Vuyelwa: Hmmmmmm … I know why we were desperate to make this space that places the Black woman’s voice in the front at all times, and I think it makes people uncomfortable, all people who are not Black women. I think when you are uncomfortable, you are also ready to ask yourself why, and perhaps learn from that feeling.
Andisiwe: Some clarity around the title of the series, namely, “No one wants a Black Woman with a mouth”.
Xongani: Do you think black people are telling enough black stories and how important is it that black people tell their own stories?
Andisiwe: I do not think so and if they are then they are telling them in the comfort of their privilege and not enough black people have access to such work. It is important to tell black people stories as it is to tell any other story. What is more important though is for black people to know that they can tell their stories and more so to believe that they can otherwise we will keep being staffed with what we supposedly want to hear and it being told by those with better tongues.
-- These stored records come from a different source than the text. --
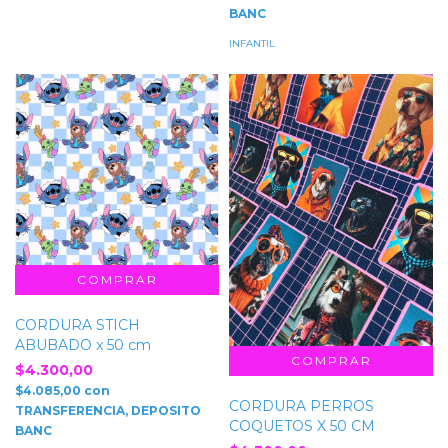
BANC
INFANTIL
CORDURA STICH
ABUBADO x 50 cm
$4.300,00
$4.085,00
con
CORDURA PERROS
TRANSFERENCIA, DEPOSITO
COQUETOS X 50 CM
BANC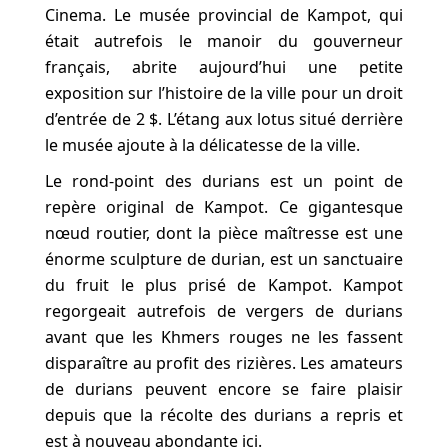
Cinema. Le musée provincial de Kampot, qui
était autrefois le manoir du gouverneur
français, abrite aujourd’hui une petite
exposition sur l’histoire de la ville pour un droit
d’entrée de 2 $. L’étang aux lotus situé derrière
le musée ajoute à la délicatesse de la ville.
Le rond-point des durians est un point de
repère original de Kampot. Ce gigantesque
nœud routier, dont la pièce maîtresse est une
énorme sculpture de durian, est un sanctuaire
du fruit le plus prisé de Kampot. Kampot
regorgeait autrefois de vergers de durians
avant que les Khmers rouges ne les fassent
disparaître au profit des rizières. Les amateurs
de durians peuvent encore se faire plaisir
depuis que la récolte des durians a repris et
est à nouveau abondante ici.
Vuyelwa: There are not very many spaces where the person authoring and being rewarded for telling their story is Black. It is important that we tell our own stories. The difficulty for me is always what is a ‘Black story’ are we talking about Black as context, as culture as derived from a particular experience of race and often class? Do we also speak about there being ‘white stories’, or have we coded those stories as ‘universal’?
Xongani: What are the major misconceptions about female poets in the poetry industry?
Vuyelwa: There is a particular softness that is expected then abhorred as emotional or too angry at times. However, my job is not always to operate within this awareness. If I am soft then I am soft, if I am angry, I am angry. I write from myself often as myself, I am not preoccupied with what I should be, more than I am with what I am becoming.
Xongani: Please share your process and experience in preparing for the showcase. Have you experienced any challenges in curating your set, and who are you working with?
Andisiwe: There were challenges but they were met with solutions or elimination because some challenges do not need to be tackled. We are working with a few Black women creatives – to be mentioned in the programme. The experience has not been smooth nor has it been unbearable.
Vuyelwa: Collaboration is difficult, but there is joy in learning to do things differently, to see another perspective. We have a choreographer- Lerato Matolodi and a director Zethu Dlomo who have assisted us greatly in directing and guiding our voice and story. If someone is to ask why you speak so much about women and not men, how would you respond to that?
“If I do not speak of myself, who will? Speaking and writing makes us alive, language acknowledges us. You want me to wait for you to make me alive? You want me to be quiet to not archive myself and the women around me so that you can act as if we were never alive? Not while I live love”
Xongani: As a poet, writer and performer, how much of your work is personal and how much of your work is through observation and listening to other people’s stories?
Andisiwe: As a performer the only personal thing (when it comes to work)is my body other than that everything else is informed by people and situations around me, whether real or imagined.
Vuyelwa: I write from myself often, but I also ask and observe. I am only one experience; I cannot fill entire poems all the time.
No One Wants a Black Woman With a Mouth will be showing this Saturday only, in the afternoon and the evening, at the Market Laboratory. Tickets cost R100.